> **WHAT IS REQUIRED**
Find the count of lines in the material below that include the word "lstm". State nothing but that number.

◇ ◇ ◇ ◇

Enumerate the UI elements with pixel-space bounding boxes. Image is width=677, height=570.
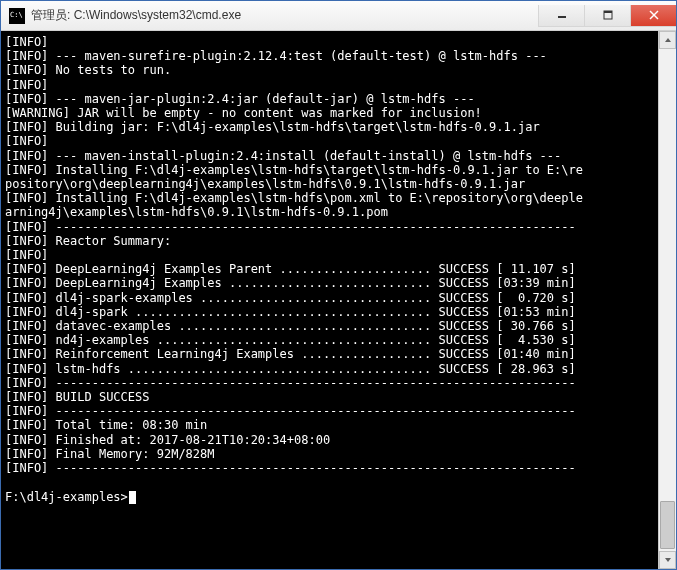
console-line: arning4j\examples\lstm-hdfs\0.9.1\lstm-h…: [5, 205, 388, 219]
console-line: [INFO] ---------------------------------…: [5, 404, 576, 418]
console-line: [INFO] Reinforcement Learning4j Examples…: [5, 347, 576, 361]
minimize-button[interactable]: [538, 5, 584, 27]
console-line: [INFO] Installing F:\dl4j-examples\lstm-…: [5, 191, 583, 205]
cmd-icon: [9, 8, 25, 24]
console-line: [INFO] DeepLearning4j Examples Parent ..…: [5, 262, 576, 276]
maximize-button[interactable]: [584, 5, 630, 27]
window-buttons: [538, 5, 676, 27]
console-line: [INFO] DeepLearning4j Examples .........…: [5, 276, 576, 290]
console-line: [INFO] No tests to run.: [5, 63, 171, 77]
scroll-down-button[interactable]: [659, 551, 676, 569]
console-line: [INFO] dl4j-spark ......................…: [5, 305, 576, 319]
maximize-icon: [603, 10, 613, 20]
svg-marker-6: [665, 558, 671, 562]
console-line: [INFO]: [5, 35, 48, 49]
console-line: [INFO] Building jar: F:\dl4j-examples\ls…: [5, 120, 540, 134]
minimize-icon: [557, 10, 567, 20]
cmd-window: 管理员: C:\Windows\system32\cmd.exe [INFO] …: [0, 0, 677, 570]
console-line: [INFO]: [5, 78, 48, 92]
console-line: [INFO] ---------------------------------…: [5, 461, 576, 475]
console-line: [INFO] ---------------------------------…: [5, 220, 576, 234]
console-line: [INFO]: [5, 134, 48, 148]
scroll-thumb[interactable]: [660, 501, 675, 549]
console-line: [INFO] --- maven-jar-plugin:2.4:jar (def…: [5, 92, 475, 106]
console-line: [INFO] nd4j-examples ...................…: [5, 333, 576, 347]
console-line: [INFO] Installing F:\dl4j-examples\lstm-…: [5, 163, 583, 177]
console-line: [INFO] --- maven-surefire-plugin:2.12.4:…: [5, 49, 547, 63]
chevron-up-icon: [664, 36, 672, 44]
console-line: [INFO] Finished at: 2017-08-21T10:20:34+…: [5, 433, 330, 447]
close-icon: [649, 10, 659, 20]
console-prompt: F:\dl4j-examples>: [5, 490, 128, 504]
svg-marker-5: [665, 38, 671, 42]
console-area[interactable]: [INFO] [INFO] --- maven-surefire-plugin:…: [1, 31, 676, 569]
console-line: [INFO] Reactor Summary:: [5, 234, 171, 248]
console-line: pository\org\deeplearning4j\examples\lst…: [5, 177, 525, 191]
chevron-down-icon: [664, 556, 672, 564]
scroll-up-button[interactable]: [659, 31, 676, 49]
window-title: 管理员: C:\Windows\system32\cmd.exe: [31, 7, 241, 24]
close-button[interactable]: [630, 5, 676, 27]
console-line: [INFO] lstm-hdfs .......................…: [5, 362, 576, 376]
console-line: [WARNING] JAR will be empty - no content…: [5, 106, 482, 120]
console-line: [INFO] Total time: 08:30 min: [5, 418, 207, 432]
console-line: [INFO] dl4j-spark-examples .............…: [5, 291, 576, 305]
console-output: [INFO] [INFO] --- maven-surefire-plugin:…: [5, 35, 670, 504]
console-line: [INFO]: [5, 248, 48, 262]
scroll-track[interactable]: [659, 49, 676, 551]
cursor: [129, 491, 136, 504]
console-line: [INFO] ---------------------------------…: [5, 376, 576, 390]
scrollbar[interactable]: [658, 31, 676, 569]
titlebar[interactable]: 管理员: C:\Windows\system32\cmd.exe: [1, 1, 676, 31]
console-line: [INFO] --- maven-install-plugin:2.4:inst…: [5, 149, 561, 163]
console-line: [INFO] datavec-examples ................…: [5, 319, 576, 333]
console-line: [INFO] Final Memory: 92M/828M: [5, 447, 215, 461]
console-line: [INFO] BUILD SUCCESS: [5, 390, 150, 404]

◇ ◇ ◇ ◇

> **TASK RESPONSE**
4